Segment Open

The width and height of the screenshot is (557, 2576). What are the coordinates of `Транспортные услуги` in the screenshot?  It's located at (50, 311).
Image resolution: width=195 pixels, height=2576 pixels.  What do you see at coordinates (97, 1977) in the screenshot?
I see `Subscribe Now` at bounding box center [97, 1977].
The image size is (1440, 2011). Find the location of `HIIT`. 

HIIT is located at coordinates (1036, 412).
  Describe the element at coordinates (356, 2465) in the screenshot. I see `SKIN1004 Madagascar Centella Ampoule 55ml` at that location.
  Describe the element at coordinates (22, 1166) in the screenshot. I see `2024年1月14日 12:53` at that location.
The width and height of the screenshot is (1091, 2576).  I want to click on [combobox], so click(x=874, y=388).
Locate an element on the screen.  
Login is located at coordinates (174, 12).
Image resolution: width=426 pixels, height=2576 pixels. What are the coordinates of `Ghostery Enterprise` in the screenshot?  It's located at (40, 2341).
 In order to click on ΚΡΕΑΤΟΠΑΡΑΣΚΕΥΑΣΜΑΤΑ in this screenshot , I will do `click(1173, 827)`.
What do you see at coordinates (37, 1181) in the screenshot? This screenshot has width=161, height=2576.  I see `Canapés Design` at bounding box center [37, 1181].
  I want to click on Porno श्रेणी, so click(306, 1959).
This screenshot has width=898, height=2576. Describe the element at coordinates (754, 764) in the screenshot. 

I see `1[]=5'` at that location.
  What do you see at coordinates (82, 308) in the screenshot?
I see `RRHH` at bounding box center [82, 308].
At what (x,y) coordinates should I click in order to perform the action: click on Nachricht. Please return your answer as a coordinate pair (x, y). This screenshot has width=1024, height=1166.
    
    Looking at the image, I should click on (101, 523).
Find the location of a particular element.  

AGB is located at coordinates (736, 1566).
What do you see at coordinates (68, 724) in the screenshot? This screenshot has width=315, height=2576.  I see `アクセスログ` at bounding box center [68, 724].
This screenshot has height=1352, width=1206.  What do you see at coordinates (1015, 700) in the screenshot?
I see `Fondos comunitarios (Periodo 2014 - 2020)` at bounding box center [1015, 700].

Segment Closed

▶ **EXERCISE OBJECTIVE**
Would you retype the lines above from the one with "Image resolution: width=195" down to the one with "What do you see at coordinates (68, 724)", word for word, both ends included and no other lines?

▶ **EXERCISE RESULT**
Image resolution: width=195 pixels, height=2576 pixels.  What do you see at coordinates (97, 1977) in the screenshot?
I see `Subscribe Now` at bounding box center [97, 1977].
The image size is (1440, 2011). Find the location of `HIIT`. 

HIIT is located at coordinates (1036, 412).
  Describe the element at coordinates (356, 2465) in the screenshot. I see `SKIN1004 Madagascar Centella Ampoule 55ml` at that location.
  Describe the element at coordinates (22, 1166) in the screenshot. I see `2024年1月14日 12:53` at that location.
The width and height of the screenshot is (1091, 2576).  I want to click on [combobox], so click(x=874, y=388).
Locate an element on the screen.  
Login is located at coordinates (174, 12).
Image resolution: width=426 pixels, height=2576 pixels. What are the coordinates of `Ghostery Enterprise` in the screenshot?  It's located at (40, 2341).
 In order to click on ΚΡΕΑΤΟΠΑΡΑΣΚΕΥΑΣΜΑΤΑ in this screenshot , I will do `click(1173, 827)`.
What do you see at coordinates (37, 1181) in the screenshot? This screenshot has width=161, height=2576.  I see `Canapés Design` at bounding box center [37, 1181].
  I want to click on Porno श्रेणी, so click(306, 1959).
This screenshot has width=898, height=2576. Describe the element at coordinates (754, 764) in the screenshot. 

I see `1[]=5'` at that location.
  What do you see at coordinates (82, 308) in the screenshot?
I see `RRHH` at bounding box center [82, 308].
At what (x,y) coordinates should I click in order to perform the action: click on Nachricht. Please return your answer as a coordinate pair (x, y). This screenshot has width=1024, height=1166.
    
    Looking at the image, I should click on (101, 523).
Find the location of a particular element.  

AGB is located at coordinates (736, 1566).
What do you see at coordinates (68, 724) in the screenshot? This screenshot has width=315, height=2576.  I see `アクセスログ` at bounding box center [68, 724].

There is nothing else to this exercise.